Would normal woodworking belts (I think mine are open coat aluminum oxide) do the trick or do I need to go find a belt geared toward metal removal? Wasting the belt isn't a big deal since it could just be my metal belt if it works, but if it's just a pain I won't bother.

Thanks for the help.

Andy

Doug Shepard
05-19-2008, 5:37 AM
I dont do much powered sander sharpening but I used regular AO belts to sharpen an old axe and it worked fine. Just dont let the adze get too hot. You might need to do frequent breaks or water cooling if it starts getting so hot you cant hold the edge.

Dave Anderson NH
05-19-2008, 12:28 PM
AlO belts will work fine but wear out quickly if you are removing any significant amound of metal. I prefer the blue AlZi (aluminum Zirconium) belts which last several times as long and aren't really that more expensive.

Stephen Shepherd
05-20-2008, 7:55 AM
you can use a file (round or half round on the inside) and a flat file for the outside (flat like a chisel). This is providing the adze is soft enough for filing, which it should be.

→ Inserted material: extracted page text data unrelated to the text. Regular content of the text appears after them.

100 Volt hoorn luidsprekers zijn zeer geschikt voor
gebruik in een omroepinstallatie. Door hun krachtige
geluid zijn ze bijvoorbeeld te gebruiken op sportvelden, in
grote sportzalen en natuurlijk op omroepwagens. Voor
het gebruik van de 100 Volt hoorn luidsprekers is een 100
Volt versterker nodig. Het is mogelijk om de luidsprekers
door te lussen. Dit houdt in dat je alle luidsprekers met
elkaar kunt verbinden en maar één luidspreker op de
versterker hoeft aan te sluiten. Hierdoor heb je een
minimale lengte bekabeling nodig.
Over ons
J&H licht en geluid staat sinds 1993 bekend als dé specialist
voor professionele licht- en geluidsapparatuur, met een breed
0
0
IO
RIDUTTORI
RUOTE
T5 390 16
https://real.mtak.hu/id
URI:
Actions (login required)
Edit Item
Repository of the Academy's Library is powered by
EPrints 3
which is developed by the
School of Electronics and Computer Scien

Files can be fast with little chance of going wrong too fast. Also no chance of burning the edge.

Stephen

Andy Pratt
05-20-2008, 1:30 PM
Gents,

My understanding is that I shouldn't be doing any metal removal on the outside curve of the adze, this is correct right?

Dave Anderson NH
05-20-2008, 3:37 PM
You are correct Andy. Every gutter adze I've even seen is an in cannel tool. The only exception is that a few folks will add avery slight relief on the outsideso that they can "steer" the tip of the head back up out of the cut. It's sort of like some folks do on carving gouges and occasionally drawknives.